Towards More Scalable and Robust Machine Learning

  • Author(s): Yin, Dong
  • Advisor(s): Ramchandran, Kannan
  • et al.
Abstract

For many data-intensive real-world applications, such as recognizing objects from images, detecting spam emails, and recommending items on retail websites, the most successful current approaches involve learning rich prediction rules from large datasets. There are many challenges in these machine learning tasks. For example, as the size of the datasets and the complexity of these prediction rules increase, there is a significant challenge in designing scalable methods that can effectively exploit the availability of distributed computing units. As another example, in many machine learning applications, there can be data corruptions, communication errors, and even adversarial attacks during training and test. Therefore, to build reliable machine learning models, we also have to tackle the challenge of robustness in machine learning.
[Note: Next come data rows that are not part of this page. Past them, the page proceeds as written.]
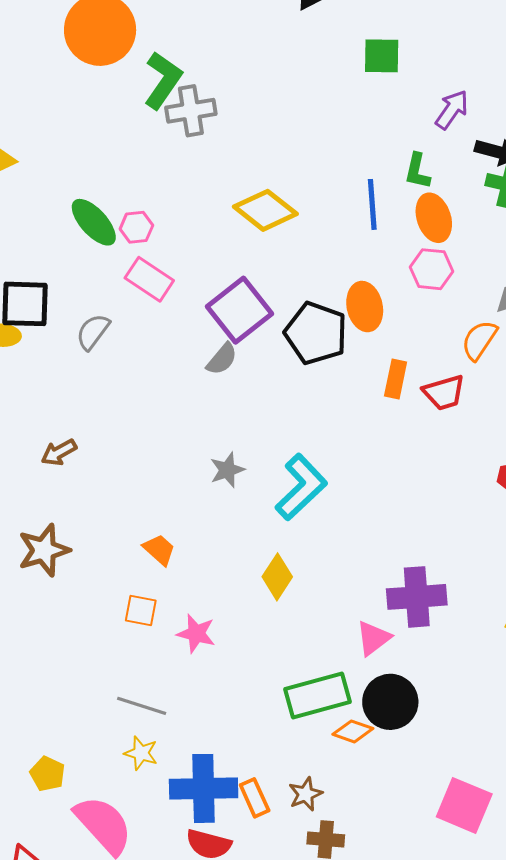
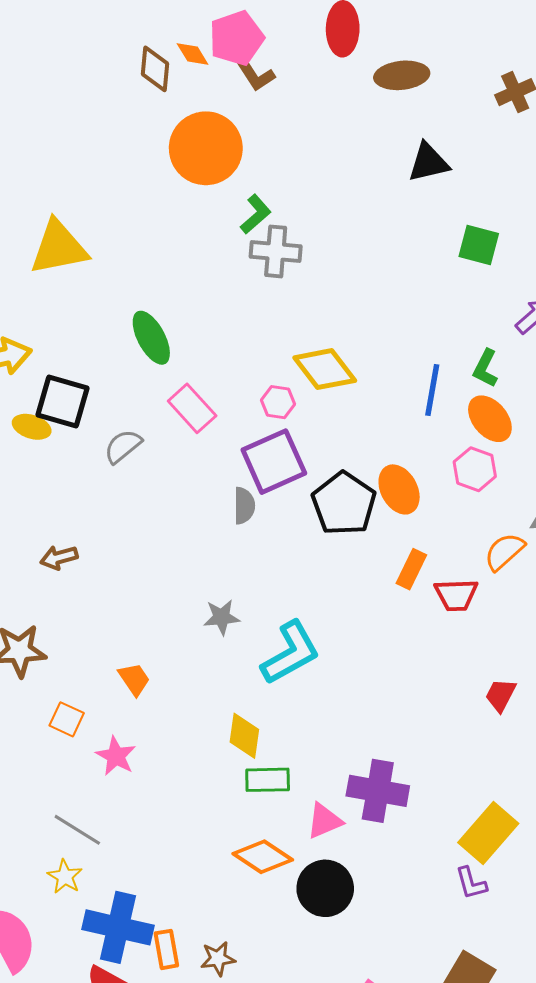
green L-shape: (163, 80) -> (256, 214), size x0.7
orange ellipse: (434, 218) -> (490, 419), turned -36
pink hexagon: (136, 227) -> (278, 402), moved
orange ellipse: (365, 307) -> (399, 489), turned -30
gray semicircle: (222, 359) -> (244, 506), turned -54
yellow diamond: (277, 577) -> (244, 736), turned -39
orange square: (141, 611) -> (67, 719), moved
pink star: (196, 633) -> (116, 756), moved
green rectangle: (317, 696) -> (268, 780), moved, size x0.7
orange diamond: (353, 731) -> (263, 857), moved, size x1.4

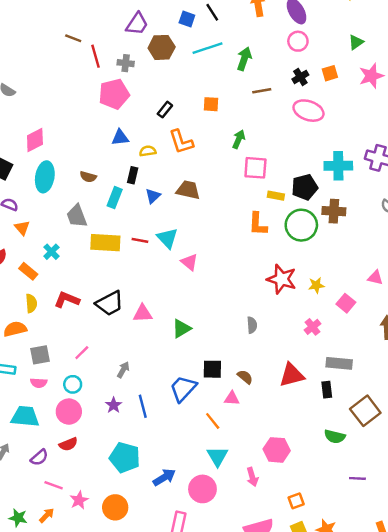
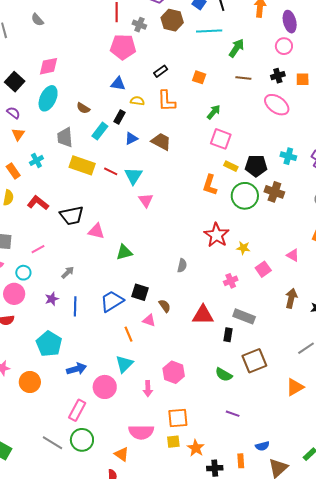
cyan cross: (338, 166) -> (288, 156), size x0.7
orange square: (296, 501) -> (178, 418), size x1.5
In this dissertation, we study several topics on the scalability and robustness in large-scale learning, with a focus of establishing solid theoretical foundations for these problems, and demonstrate recent progress towards the ambitious goal of building more scalable and robust machine learning models. We start with the speedup saturation problem in distributed stochastic gradient descent (SGD) algorithms with large mini-batches. We introduce the notion of gradient diversity, a metric of the dissimilarity between concurrent gradient updates, and show its key role in the convergence and generalization performance of mini-batch SGD. We then move forward to Byzantine distributed learning, a topic that involves both scalability and robustness in distributed learning. In the Byzantine setting that we consider, a fraction of distributed worker machines can have arbitrary or even adversarial behavior. We design statistically and computationally efficient algorithms to defend against Byzantine failures in distributed optimization with convex and non-convex objectives. Lastly, we discuss the adversarial example phenomenon. We provide theoretical analysis of the adversarially robust generalization properties of machine learning models through the lens of Radamacher complexity.